Merger mania is once again gripping our nation. The merger trend is slated to continue because of a combination of emerging information technologies, deregulation, privatization, and lowered trade barriers. The implication for small business is significant: when competitors consolidate, the small business is more vulnerable to the strong arm tactics available to these larger competitors. Some of those tactics are illegal, but large competitors might violate the law, either willfully or unknowingly. It is the responsibility of small business to be vigilant in knowing its rights in this area and enforcing them.
This paper will present the legal and strategic response options of a small business when faced with a merger that will create a new dominant firm. The history and rules of merger law will be described; legal response options, then strategic response options will be discussed; finally a recent case in which a small business was confronted by this problem will be reported and used to illustrate various response options.
Imagine that you are a small business owner. After years of hard work you have achieved a market share of 20% of your niche market.
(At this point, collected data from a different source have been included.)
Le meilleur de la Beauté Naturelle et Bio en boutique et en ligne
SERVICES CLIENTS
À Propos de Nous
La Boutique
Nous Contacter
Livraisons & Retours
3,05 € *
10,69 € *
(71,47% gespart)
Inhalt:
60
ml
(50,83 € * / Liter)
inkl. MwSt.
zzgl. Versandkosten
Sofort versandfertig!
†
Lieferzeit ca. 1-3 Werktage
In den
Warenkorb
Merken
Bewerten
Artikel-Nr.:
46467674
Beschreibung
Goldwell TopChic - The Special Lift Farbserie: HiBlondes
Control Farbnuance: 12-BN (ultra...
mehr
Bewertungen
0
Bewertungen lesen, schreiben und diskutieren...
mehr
One day, as you read your monthly trade journal, you learn that your two largest competitors have announced a merger. The new firm will become dominant in the market, with about 70% of sales. Past aggressive business tactics of the merging firms raises your concern that the newly dominant firm will throw its weight around. Will you be able to compete effectively in the new environment? Is the merger legal? What can you do to challenge its legality or respond strategically to this new threat? This paper will address these concerns.
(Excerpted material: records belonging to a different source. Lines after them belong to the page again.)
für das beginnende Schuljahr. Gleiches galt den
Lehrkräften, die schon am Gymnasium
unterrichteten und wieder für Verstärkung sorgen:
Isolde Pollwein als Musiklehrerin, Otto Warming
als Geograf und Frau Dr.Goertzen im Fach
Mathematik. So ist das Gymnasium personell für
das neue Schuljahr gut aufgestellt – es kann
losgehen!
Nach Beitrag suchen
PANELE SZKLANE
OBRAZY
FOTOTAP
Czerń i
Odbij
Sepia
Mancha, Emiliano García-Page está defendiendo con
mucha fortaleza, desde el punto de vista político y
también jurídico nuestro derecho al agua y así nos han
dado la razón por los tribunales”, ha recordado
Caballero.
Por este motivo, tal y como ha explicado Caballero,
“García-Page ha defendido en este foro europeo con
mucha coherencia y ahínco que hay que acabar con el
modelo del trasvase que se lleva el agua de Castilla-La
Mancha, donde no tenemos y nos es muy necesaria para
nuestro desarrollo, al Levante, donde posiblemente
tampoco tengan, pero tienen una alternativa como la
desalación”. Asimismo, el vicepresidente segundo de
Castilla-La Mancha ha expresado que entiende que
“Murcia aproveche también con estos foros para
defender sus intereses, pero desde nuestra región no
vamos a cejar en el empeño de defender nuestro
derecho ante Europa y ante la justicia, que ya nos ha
As long ago as 1911, President William Howard Taft recognized that monopolies and concentrated industries are a threat not only to the public, but to small business as well (Schnitzer, 1978). The antitrust laws were enacted to counter that threat. The first federal antitrust statute was the Sherman Act of 1890. It made it a federal crime for a firm to either monopolize an industry or to act in concert with other firms to restrain trade. However, federal prosecutors found it difficult to enforce this act, and in 1914 Congress attempted to strengthen enforcement by enacting the Clayton Act. This act made certain specific actions, like price fixing, automatic violations of the Sherman Act. It also make it illegal for firms to merge if there was a reasonable likelihood that the merger would result in less competition. This was an important change, because the Clayton Act's anti-merger provision did not require proof of actual harm, only proof that harm "may" result. This lighter burden of proof made it easier for federal regulators to prevent a proposed merger, compared with attempting to break up an existing monopoly (Cheeseman, 1998).